God, that fucking cock.
That pretty, reactive, perfect cock that's well proportioned to Callum’s…
everything else. I got to suck it exactly once, and I already drool like a dog staring at a biscuit whenever I so much as think about it swinging around in his soft black sweatpants.
Or how it looks outside those sweatpants as I'm about to blow him.
Aaand I'm hard again.
Not like getting hard is hard when Callum is built for sex and also built for ticking all of my boxes.
He's snoozing next to me on the couch-bed, still shirtless and still sexier than my brain can keep up with. I can't help but reach out and trace my fingers across his pecs, and his mouth twitches into a sleepy grin at the touch, all soft and peaceful.
He’s so ridiculously cute all the time, but when he’s asleep? Oh, man, he’s more adorable than a farm full of puppies, with his tiny smile and twitching eyes and cheekbones and everything else that makes him a total show-stopping dreamboat of a man.
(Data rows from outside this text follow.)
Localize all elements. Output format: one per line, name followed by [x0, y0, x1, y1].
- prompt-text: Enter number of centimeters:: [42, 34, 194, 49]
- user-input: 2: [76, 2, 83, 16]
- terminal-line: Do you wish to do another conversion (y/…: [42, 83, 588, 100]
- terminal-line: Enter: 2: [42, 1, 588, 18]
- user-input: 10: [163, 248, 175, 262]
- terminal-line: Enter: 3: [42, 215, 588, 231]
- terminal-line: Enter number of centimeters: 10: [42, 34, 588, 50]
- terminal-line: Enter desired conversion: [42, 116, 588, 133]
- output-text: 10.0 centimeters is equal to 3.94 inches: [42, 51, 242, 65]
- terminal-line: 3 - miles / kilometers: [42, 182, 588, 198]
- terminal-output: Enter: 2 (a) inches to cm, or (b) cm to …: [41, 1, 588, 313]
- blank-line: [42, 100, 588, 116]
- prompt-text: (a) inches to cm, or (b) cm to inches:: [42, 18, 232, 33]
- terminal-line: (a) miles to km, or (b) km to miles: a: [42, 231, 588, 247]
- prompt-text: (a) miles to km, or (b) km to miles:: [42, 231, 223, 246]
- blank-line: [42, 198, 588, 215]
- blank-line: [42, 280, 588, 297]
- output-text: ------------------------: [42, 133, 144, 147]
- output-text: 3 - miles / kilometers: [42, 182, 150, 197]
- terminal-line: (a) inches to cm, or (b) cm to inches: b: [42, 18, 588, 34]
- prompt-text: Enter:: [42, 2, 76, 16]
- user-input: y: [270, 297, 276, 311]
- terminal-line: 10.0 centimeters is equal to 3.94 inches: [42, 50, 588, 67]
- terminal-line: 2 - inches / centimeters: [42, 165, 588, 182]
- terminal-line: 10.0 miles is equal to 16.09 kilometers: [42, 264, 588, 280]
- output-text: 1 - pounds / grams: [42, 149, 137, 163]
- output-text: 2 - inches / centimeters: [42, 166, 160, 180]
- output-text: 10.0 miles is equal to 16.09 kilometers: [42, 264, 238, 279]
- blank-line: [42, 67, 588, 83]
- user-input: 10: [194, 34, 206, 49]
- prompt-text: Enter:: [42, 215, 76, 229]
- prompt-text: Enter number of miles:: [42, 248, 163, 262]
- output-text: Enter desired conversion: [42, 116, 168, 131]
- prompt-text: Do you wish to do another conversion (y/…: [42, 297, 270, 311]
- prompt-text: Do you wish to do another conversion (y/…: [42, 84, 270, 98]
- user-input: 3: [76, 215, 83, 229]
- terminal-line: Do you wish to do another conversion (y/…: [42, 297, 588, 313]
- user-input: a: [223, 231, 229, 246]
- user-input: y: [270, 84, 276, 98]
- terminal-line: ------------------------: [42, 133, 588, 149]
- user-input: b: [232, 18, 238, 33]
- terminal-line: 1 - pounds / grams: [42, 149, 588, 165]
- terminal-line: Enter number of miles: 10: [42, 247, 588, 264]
The achy pangs of sweet, sweet affection in my chest won’t stop, and I don’t want them to.
Then, when I think this can't get any better, he rolls over and wraps himself around me.
Okay, I think this is what being a puddle feels like because I'm melted right now. Holy shit, I must have been a saint in my past life to deserve this. I might be a natural big spoon, but being all wrapped up in someone scratches a certain kind of intimate itch in my brain for which substitutes don’t exist.
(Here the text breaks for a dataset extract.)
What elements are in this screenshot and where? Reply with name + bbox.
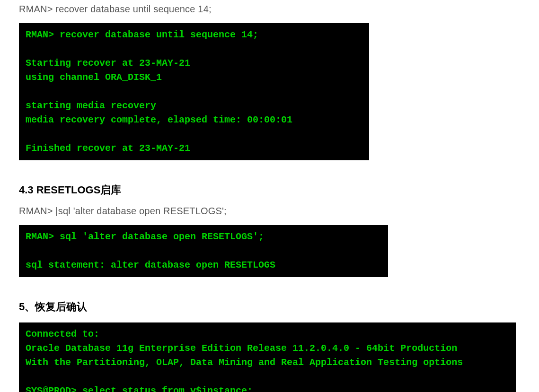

Like the total sap I am, I rotate myself and maneuver my head up to kiss his forehead. Callum lets out some kind of half-asleep mumble, and the sound goes to two places: my heart and my dick.
Sheesh. My mind fills with pure filth whenever I so much as remember he exists, and it's not like he's totally innocent either, not with how hot he sounded when I was going down on him an hour ago. If he lets me be as freaky as I want with him, I'm gonna have to start wearing my knee pads at home.
Okay, Ian. Calm down.
On one hand, I know it's a good idea to take things nice and slow with Callum, let him come to me when he's ready, and not go over the top. He hasn’t told me that much about his past, and the last thing I need to do is feed into unhealthy coping mechanisms.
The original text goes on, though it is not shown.